One of the healthcare workers who did COVID-19 duty expressed that,
“During COVID duty, one of my colleagues became positive knowing that I went for a check-up as I was in close contact with her and found to be positive.”-020.
-
-
Psychological Problems: The second theme that emerged from our study was psychological problems expressed by healthcare providers when they were affected by COVID-19 infection. Subthemes that emerged under this theme were (a) initial reaction toward their positive COVID-19 report, (b) worries during isolation, (c) difficulties during the lockdown, (d) experience at the workplace, (e) problems faced related to services of healthcare systems, (f) fear of death of self and family members, (g) dilemma about vaccination, and (h) post-COVID complications.
-
a.
Initial reactions toward positive COVID-19 report: The healthcare provider’s initial response to the positive COVID-19 report revealed that they prepared themselves and their family members and were isolated as soon as they were symptomatic. Despite proper preparedness for the pandemic, the healthcare workers were very anxious, worried, and shocked as soon as they received their report as positive.
One participant said:
“Though I know I am prone to get COVID-19 infection, as soon as I received my COVID-19 Positive report, I was breathless and felt I may die. After some time, I realized that my colleagues had all recovered. I also will recover such type of mixed-up feelings”. -007.
Another participant expressed that:
“I prepared my mind while giving sample that my report would be positive. But I am worried about my family members as I must take care of both pediatric and geriatric age groups”. -005.
-
b.
Worries during Isolation: Isolation was a bitter experience for most healthcare providers as most of our participants were females. Managing work and family was a big task. Staying alone in institutional isolation was a risk compared to home isolation. In our study, healthcare providers experienced a lot of psychological issues while they were isolated.
One participant said:
“I have two -a year-old kid. I was isolated for the first time from my child, and my husband has to take care of my kid. He has hidden all my photos as my kid was crying by seeing my photos”. -020.

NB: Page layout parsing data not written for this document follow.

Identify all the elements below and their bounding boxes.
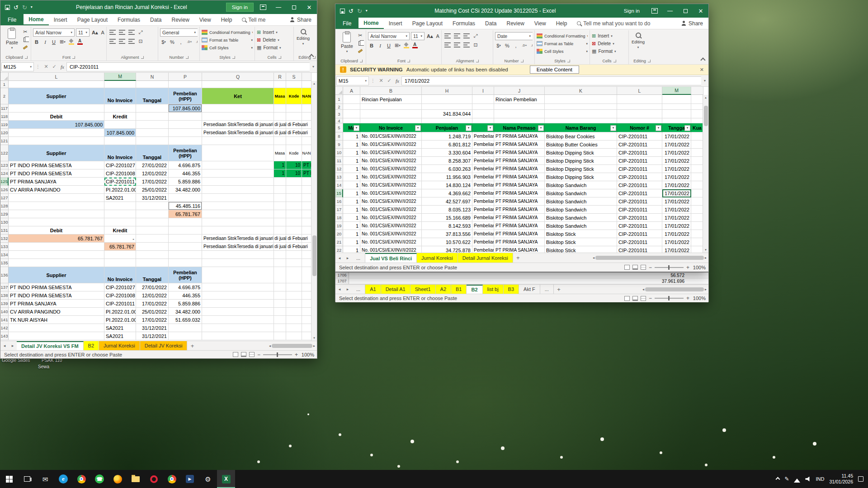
- collapse-ribbon-icon[interactable]: [700, 57, 705, 62]
- cell-M122[interactable]: No Invoice: [104, 145, 136, 161]
- row-header-18[interactable]: 18: [335, 214, 343, 222]
- cell-x117[interactable]: [302, 104, 311, 113]
- ribbon-tab-insert[interactable]: Insert: [49, 14, 72, 25]
- select-all-corner[interactable]: [0, 73, 9, 81]
- cell-N131[interactable]: [136, 226, 169, 235]
- zoom-in-icon[interactable]: +: [686, 264, 689, 271]
- cell-M118[interactable]: Kredit: [104, 113, 136, 121]
- cell-L10[interactable]: CIP-2201011: [617, 149, 662, 157]
- cell-B2[interactable]: [360, 104, 422, 110]
- cell-x2[interactable]: NAN: [302, 88, 311, 104]
- name-box-arrow-icon[interactable]: ▾: [365, 79, 367, 83]
- cell-M2[interactable]: No Invoice: [104, 88, 136, 104]
- cell-x9[interactable]: [691, 141, 703, 149]
- cell-S127[interactable]: [286, 194, 302, 202]
- zoom-out-icon[interactable]: −: [257, 352, 260, 358]
- cell-A2[interactable]: [343, 104, 360, 110]
- format-cells-button[interactable]: ▦Format▾: [592, 47, 616, 55]
- scroll-thumb[interactable]: [704, 106, 708, 126]
- cell-K12[interactable]: Biskitop Dipping Stick: [545, 165, 617, 173]
- font-color-icon[interactable]: A: [76, 38, 84, 46]
- sheet-tab-b3[interactable]: B3: [504, 285, 519, 294]
- row-header-17[interactable]: 17: [335, 206, 343, 214]
- cell-K22[interactable]: Biskitop Stick: [545, 246, 617, 253]
- column-header-H[interactable]: H: [422, 87, 472, 95]
- cell-L141[interactable]: TK NUR AISYAH: [9, 316, 104, 324]
- align-lines-icon[interactable]: [444, 42, 451, 47]
- delete-cells-button[interactable]: ⊠Delete▾: [592, 40, 616, 47]
- cell-J4[interactable]: [494, 118, 545, 123]
- sheet-tab-detail-jv-koreksi[interactable]: Detail JV Koreksi: [140, 341, 188, 350]
- cell-M20[interactable]: 17/01/2022: [662, 230, 691, 238]
- cell-M140[interactable]: PI.2022.01.00006: [104, 308, 136, 316]
- row-header-142[interactable]: 142: [0, 324, 9, 332]
- sheet-tab-detail-jurnal-koreksi[interactable]: Detail Jurnal Koreksi: [458, 253, 513, 263]
- cell-x129[interactable]: [302, 210, 311, 218]
- taskbar-excel[interactable]: X: [217, 470, 235, 488]
- cell-H4[interactable]: [422, 118, 472, 123]
- redo-icon[interactable]: ↻: [357, 8, 362, 14]
- dialog-launcher-icon[interactable]: [232, 56, 235, 59]
- pen-icon[interactable]: ✎: [784, 476, 789, 482]
- cell-N122[interactable]: Tanggal: [136, 145, 169, 161]
- row-header-1[interactable]: 1: [335, 95, 343, 104]
- cell-J1[interactable]: Rincian Pembelian: [494, 95, 545, 104]
- cell-M124[interactable]: CIP-2201008: [104, 169, 136, 178]
- cell-N130[interactable]: [136, 218, 169, 226]
- cell-N118[interactable]: [136, 113, 169, 121]
- cell-S141[interactable]: [286, 316, 302, 324]
- new-sheet-button[interactable]: +: [554, 285, 564, 294]
- cell-P131[interactable]: [169, 226, 202, 235]
- align-lines-icon[interactable]: [119, 39, 125, 44]
- cell-M12[interactable]: 17/01/2022: [662, 165, 691, 173]
- row-header-123[interactable]: 123: [0, 161, 9, 169]
- cell-P125[interactable]: 5.859.886: [169, 178, 202, 186]
- cell-L135[interactable]: [9, 259, 104, 267]
- row-header-134[interactable]: 134: [0, 251, 9, 259]
- cell-I2[interactable]: [472, 104, 494, 110]
- cell-L15[interactable]: CIP-2201011: [617, 189, 662, 197]
- cell-M8[interactable]: 17/01/2022: [662, 132, 691, 141]
- cell-K21[interactable]: Biskitop Stick: [545, 238, 617, 246]
- cell-I4[interactable]: [472, 118, 494, 123]
- row-header-133[interactable]: 133: [0, 243, 9, 251]
- cell-M143[interactable]: SA2021: [104, 332, 136, 340]
- horizontal-scrollbar[interactable]: ◂▸: [267, 341, 317, 350]
- cell-H1[interactable]: [422, 95, 472, 104]
- cell-R123[interactable]: 1: [274, 161, 286, 169]
- taskbar-file-explorer[interactable]: [127, 470, 145, 488]
- number-format-select[interactable]: Date▾: [495, 32, 533, 40]
- cell-I20[interactable]: Pembelian: [472, 230, 494, 238]
- cell-H9[interactable]: 6.801.812: [422, 141, 472, 149]
- cell-x118[interactable]: [302, 113, 311, 121]
- taskbar-task-view[interactable]: [18, 470, 36, 488]
- cell-N123[interactable]: 27/01/2022: [136, 161, 169, 169]
- dialog-launcher-icon[interactable]: [360, 60, 363, 62]
- cell-P136[interactable]: Pembelian (HPP): [169, 267, 202, 283]
- close-button[interactable]: ✕: [693, 4, 708, 18]
- cell-P1[interactable]: [169, 81, 202, 88]
- cell-L5[interactable]: Nomor #: [617, 123, 662, 132]
- cell-R2[interactable]: Masa: [274, 88, 286, 104]
- cell-I3[interactable]: [472, 110, 494, 118]
- cell-B21[interactable]: No. 001/CSI/EX/INV/I/2022: [360, 238, 422, 246]
- cell-M138[interactable]: CIP-2201008: [104, 291, 136, 300]
- undo-icon[interactable]: ↺: [349, 8, 354, 14]
- cell-S138[interactable]: [286, 291, 302, 300]
- cell-N132[interactable]: [136, 235, 169, 243]
- cell-Q130[interactable]: [202, 218, 274, 226]
- cell-M130[interactable]: [104, 218, 136, 226]
- cell-L125[interactable]: PT PRIMA SANJAYA: [9, 178, 104, 186]
- cell-S118[interactable]: [286, 113, 302, 121]
- row-header-12[interactable]: 12: [335, 165, 343, 173]
- row-header-10[interactable]: 10: [335, 149, 343, 157]
- cancel-icon[interactable]: ✕: [377, 78, 385, 84]
- ribbon-tab-home[interactable]: Home: [24, 14, 48, 25]
- cell-J11[interactable]: PT PRIMA SANJAYA: [494, 157, 545, 165]
- editing-button[interactable]: Editing▾: [631, 31, 646, 51]
- align-center-icon[interactable]: [453, 41, 461, 49]
- row-header-126[interactable]: 126: [0, 186, 9, 194]
- cell-R130[interactable]: [274, 218, 286, 226]
- cell-L2[interactable]: [617, 104, 662, 110]
- cell-x143[interactable]: [302, 332, 311, 340]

Another participant expressed that:
“Children were sad. They thought their father would die, and I could not console them. I took the help of the clinical psychology team for counseling my kids.”- 013.
Fear of death was there, and healthcare workers prayed for themselves and humanity during isolation to eliminate this pandemic.
One participant said:
“I was afraid of death, and I used to sing devotional songs, and tips from the clinical psychology department helped me to come out of that fear.”- 024.
-
C.
Difficulties during lockdown: Complete lockdown was announced throughout the nation, creating chaos among the public. Healthcare professionals were the ones who were working round the clock to fight the pandemic. They had experienced a plethora of experiences during lockdown at the home, workplace, and in the neighbourhood.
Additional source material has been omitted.